Category Archives: introverted

having a choice

I know this post probably seems to contradict my last past, but I’ve given my last post some thought. I do think that I fall more on the introverted side of things, yet when I’m in a social situation, I want to be seen and heard and enjoy being the center of attention. I guess I am an outgoing, socially anxious person. Sounds like an oxymoron, I know.

***

Anyway. My girlfriend is up visiting her family right now, and I’m feeling a little guilty that I’m not there. I chose not to go.

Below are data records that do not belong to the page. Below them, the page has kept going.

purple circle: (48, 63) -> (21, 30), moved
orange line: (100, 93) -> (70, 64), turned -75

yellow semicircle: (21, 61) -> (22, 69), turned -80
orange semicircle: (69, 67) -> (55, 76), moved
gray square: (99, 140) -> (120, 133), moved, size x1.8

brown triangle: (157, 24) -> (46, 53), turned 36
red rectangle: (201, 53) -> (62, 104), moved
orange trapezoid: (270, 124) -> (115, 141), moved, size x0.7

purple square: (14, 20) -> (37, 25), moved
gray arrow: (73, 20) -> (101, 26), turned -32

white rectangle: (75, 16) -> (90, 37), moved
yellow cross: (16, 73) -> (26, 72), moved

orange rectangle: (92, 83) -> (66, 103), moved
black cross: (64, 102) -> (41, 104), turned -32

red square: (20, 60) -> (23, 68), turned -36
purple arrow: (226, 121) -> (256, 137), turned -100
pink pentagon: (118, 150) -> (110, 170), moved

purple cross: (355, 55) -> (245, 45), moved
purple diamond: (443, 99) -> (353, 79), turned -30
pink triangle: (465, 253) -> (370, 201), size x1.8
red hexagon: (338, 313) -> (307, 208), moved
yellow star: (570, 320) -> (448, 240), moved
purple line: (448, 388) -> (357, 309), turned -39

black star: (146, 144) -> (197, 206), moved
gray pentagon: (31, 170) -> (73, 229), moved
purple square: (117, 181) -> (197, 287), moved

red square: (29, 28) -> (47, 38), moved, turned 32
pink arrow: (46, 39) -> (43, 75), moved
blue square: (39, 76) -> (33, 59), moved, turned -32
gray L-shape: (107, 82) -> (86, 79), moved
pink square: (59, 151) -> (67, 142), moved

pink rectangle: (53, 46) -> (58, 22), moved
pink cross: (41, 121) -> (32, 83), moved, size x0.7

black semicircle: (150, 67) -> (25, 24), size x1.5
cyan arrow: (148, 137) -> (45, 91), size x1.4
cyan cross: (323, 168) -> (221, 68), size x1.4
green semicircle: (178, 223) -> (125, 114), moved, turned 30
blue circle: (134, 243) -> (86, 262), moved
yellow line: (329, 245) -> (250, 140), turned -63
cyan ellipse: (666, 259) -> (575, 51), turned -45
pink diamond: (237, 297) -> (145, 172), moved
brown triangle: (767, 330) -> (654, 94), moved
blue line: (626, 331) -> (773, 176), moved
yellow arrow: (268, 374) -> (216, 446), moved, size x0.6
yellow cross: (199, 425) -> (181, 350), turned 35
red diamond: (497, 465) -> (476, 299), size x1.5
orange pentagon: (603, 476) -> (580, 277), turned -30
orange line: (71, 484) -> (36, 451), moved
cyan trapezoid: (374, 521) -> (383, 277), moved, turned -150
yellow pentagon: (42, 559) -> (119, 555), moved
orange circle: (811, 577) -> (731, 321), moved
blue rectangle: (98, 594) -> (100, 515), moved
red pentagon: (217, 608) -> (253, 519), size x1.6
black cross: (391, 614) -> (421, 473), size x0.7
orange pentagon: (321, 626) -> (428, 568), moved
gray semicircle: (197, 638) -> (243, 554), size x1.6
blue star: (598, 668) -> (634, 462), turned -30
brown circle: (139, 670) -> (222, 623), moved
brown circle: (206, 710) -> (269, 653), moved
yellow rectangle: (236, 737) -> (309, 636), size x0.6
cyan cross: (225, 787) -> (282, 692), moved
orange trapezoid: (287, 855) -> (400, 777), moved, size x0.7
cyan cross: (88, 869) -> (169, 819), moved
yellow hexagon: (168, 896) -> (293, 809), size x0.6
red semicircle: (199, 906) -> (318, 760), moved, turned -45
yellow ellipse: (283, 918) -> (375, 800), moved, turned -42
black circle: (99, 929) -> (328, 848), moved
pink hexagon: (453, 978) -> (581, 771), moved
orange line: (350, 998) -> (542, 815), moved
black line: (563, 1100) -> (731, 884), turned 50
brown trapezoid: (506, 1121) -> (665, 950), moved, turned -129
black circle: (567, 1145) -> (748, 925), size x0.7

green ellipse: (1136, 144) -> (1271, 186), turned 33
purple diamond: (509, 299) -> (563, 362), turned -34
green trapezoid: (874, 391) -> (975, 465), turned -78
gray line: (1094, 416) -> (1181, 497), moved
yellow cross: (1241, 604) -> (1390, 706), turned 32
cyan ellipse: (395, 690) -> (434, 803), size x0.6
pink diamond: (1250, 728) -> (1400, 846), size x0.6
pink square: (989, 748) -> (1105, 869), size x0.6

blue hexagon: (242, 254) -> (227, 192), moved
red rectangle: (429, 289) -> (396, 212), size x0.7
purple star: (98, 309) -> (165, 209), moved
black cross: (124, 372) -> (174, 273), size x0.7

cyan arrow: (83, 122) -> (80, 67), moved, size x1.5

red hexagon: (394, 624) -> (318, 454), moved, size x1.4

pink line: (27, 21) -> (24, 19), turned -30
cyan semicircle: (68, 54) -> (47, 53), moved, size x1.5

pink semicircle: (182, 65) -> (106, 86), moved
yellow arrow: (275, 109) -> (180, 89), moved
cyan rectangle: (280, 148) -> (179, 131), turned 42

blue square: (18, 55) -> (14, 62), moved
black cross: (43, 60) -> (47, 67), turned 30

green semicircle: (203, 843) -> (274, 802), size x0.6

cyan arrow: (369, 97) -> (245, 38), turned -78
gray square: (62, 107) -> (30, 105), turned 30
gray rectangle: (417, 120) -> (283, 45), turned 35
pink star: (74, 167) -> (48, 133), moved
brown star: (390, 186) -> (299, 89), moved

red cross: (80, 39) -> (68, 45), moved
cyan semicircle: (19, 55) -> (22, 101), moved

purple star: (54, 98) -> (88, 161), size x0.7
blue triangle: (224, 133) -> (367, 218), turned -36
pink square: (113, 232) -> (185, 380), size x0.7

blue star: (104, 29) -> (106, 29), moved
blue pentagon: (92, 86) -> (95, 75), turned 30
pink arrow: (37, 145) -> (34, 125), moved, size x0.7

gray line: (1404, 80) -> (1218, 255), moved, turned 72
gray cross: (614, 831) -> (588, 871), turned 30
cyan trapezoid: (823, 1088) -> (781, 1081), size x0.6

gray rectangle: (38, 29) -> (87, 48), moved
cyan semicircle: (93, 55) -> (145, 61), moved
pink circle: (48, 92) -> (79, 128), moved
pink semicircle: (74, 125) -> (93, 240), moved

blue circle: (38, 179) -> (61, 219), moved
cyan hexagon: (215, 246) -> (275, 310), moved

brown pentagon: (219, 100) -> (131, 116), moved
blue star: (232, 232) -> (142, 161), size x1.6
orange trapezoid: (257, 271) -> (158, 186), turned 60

Right now, I’ve made a conscious choice to only engage in one social situation, outside of work, once per week. Whether that’s with one  of my friends or my girlfriend’s friends or her family it doesn’t matter–one per week. I’m very fortunate that I have a job right now that isn’t too demanding socially. I have to interact with my boss and co-workers and occasionally I have to engage with a few clients on the phone or in person, but it’s not bad at all.

It’s a pretty firm decision–to only engage in one situation per week–but every now and then I’ll allow another social situation or two depending on the situation and how I’m feeling. I don’t like feeling like there’s a quota in place–and my girlfriend especially doesn’t like that.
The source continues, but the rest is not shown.